Mit der Schwierigkeit was die Kommunikation und Beschaffung von Informationen zur Weiterfahrt angeht, hätte ich rechnen können – wenn ich mich denn anständig vorbereitet hätte. Was ich wusste: Zur WLAN-Nutzung in Schweizer Zügen braucht man die App SBB Free Surf, die ich mir auch installiert hatte. Was ich nicht wusste, um sich darin zu registrieren, braucht man einen Handyvertrag aus einer Liste von Anbietern, von denen ich noch nie im Leben gehört hatte.

Mit dem Zug in der Schweiz bist du von vielen deutschen Städten aus in nur wenigen Stunden. Doch über der Grenze des Nachbarlands angekommen, gibt es einiges zu beachten. Foto: Sandra

Einfache Lösung für alle die vorhaben, regelmäßiger hier zu sein und in der Schweiz Zugang zum Internet zu haben: z.B. eine Prepaid-Karte im Telekom-Tarif Magenta Mobil dabei haben, die ist nämlich der einzige deutsche Provider, der in der Schweiz die gleichen Roaming-Bedingungen ermöglicht wie im EU-Ausland.

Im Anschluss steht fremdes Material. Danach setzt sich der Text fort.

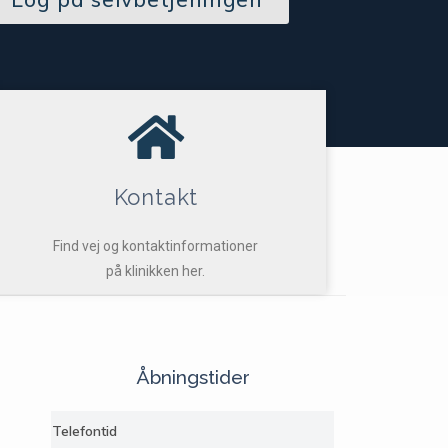
Kontakt
Find vej og kontaktinformationer
på klinikken her.
Åbningstider
Telefontid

Aber Achtung: Die günstigen Bedingungen gelten auch dann nur für die Datennutzung unterwegs – Telefonanrufe und SMS sind auch in diesem Tarif teurer als du es wahrscheinlich aus EU-Ländern gewöhnt bist.

Das zweite große Thema bei einer Reise in die Schweiz ist die Frage nach Bargeld und dem damit verbundenen Währungstausch von Euro in Schweizer Franken. Den kann man, wenn man sonst nur in EU-Länder oder allenfalls weiter weg reist bei der geringen Entfernung fast vergessen, dafür aber dankenswerterweise inzwischen auch eher auf die leichte Schulter nehmen. Wer mit Kreditkarte unterwegs ist, hat in der Schweiz gute Chancen, kein Bargeld zu brauchen. In Bussen, Supermärkten, Restaurants, Imbissen und Co. lassen sich auch kleine Beträge problemlos mit Karte zahlen. Der einzige Grund warum ich dann doch an einer Wechselstube am Baseler Hauptbahnhof gelandet bin, um Geld zu tauschen war, um kurzfristig an Kleingeld (2 CHF!) für die Bahnhofstoilette zu kommen.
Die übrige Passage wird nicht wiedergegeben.